Tajikistan: 2012 humanitarian overview (as at 31 Dec 2012)
Building resilient communities in Tajikistan
Over 2 million at risk of food insecurity amid rising number of disasters
In 2012, Tajikistan experienced over 306 natural disasters that took the lives of 26 people, left thousands of houses in need of major repairs or complete reconstruction, killed livestock, and damaged infrastructure that is vital for many isolated villages. On average, about 150 small- and medium-scale disasters occur annually in Tajikistan, affecting at least 10,000 people.
In addition to a series of natural disasters, over 2 million people are estimated by WFP to be at risk of food insecurity. In the first half of 2012, during the lean season when winter stocks were running out, the Integrated Food Security Phase Classification declared a humanitarian emergency in one district and warned of a dire situation in others. Most of Tajikistan’s territory then was classified as an acute food and livelihoods crisis. The situation has slightly improved thanks to better harvest in Tajikistan and exporting countries, as well as the Government’s and humanitarian community’s response to the needs of the affected people.

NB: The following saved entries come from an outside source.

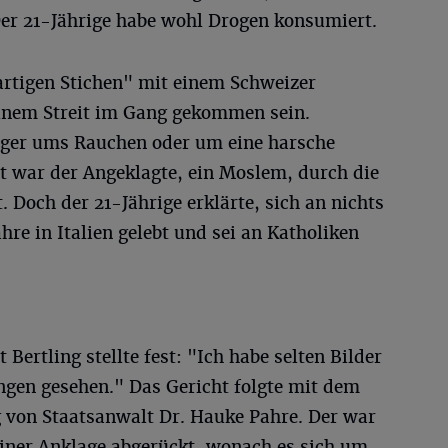
 Der 21-Jährige habe wohl Drogen konsumiert.
rtigen Stichen" mit einem Schweizer
inem Streit im Gang gekommen sein.
ger ums Rauchen oder um eine harsche
 war der Angeklagte, ein Moslem, durch die
 Doch der 21-Jährige erklärte, sich an nichts
ahre in Italien gelebt und sei an Katholiken
 Bertling stellte fest: "Ich habe selten Bilder
ngen gesehen." Das Gericht folgte mit dem
 von Staatsanwalt Dr. Hauke Pahre. Der war
iner Anklage abgerückt, wonach es sich um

Integrated approach to humanitarian and development issues required
The Government’s capacity to respond to natural disasters has visibly improved, and in 2012, the Government covered urgent needs of most people affected by natural disasters. Besides food aid, required emergency support from the wider humanitarian community was often limited to fuel. Nonetheless, the growing occurrence of natural disasters in a poor country highlights the need to address Tajikistan’s vulnerabilities comprehensively by integrating the work of humanitarian and development actors.

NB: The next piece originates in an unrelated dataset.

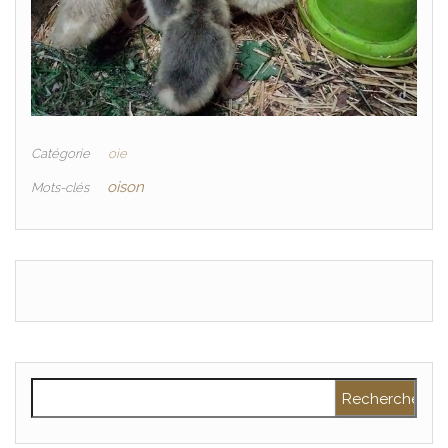
Catégorie
oie
oison
Mots-clés
Rechercher :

Development cannot ignore the shaky operational context, while disaster response cannot ignore the likelihood of more disasters occurring in the future.
Globally, UNDP and OCHA are promoting resilience – helping vulnerable communities affected by disasters adapt and withstand future shocks. OCHA and humanitarian partners are currently exploring the idea of piloting the global resilience project in Tajikistan. This project will require humanitarian and development partners to work together, side by side, to ensure that their programmes create synergies and help build stronger and better prepared communities.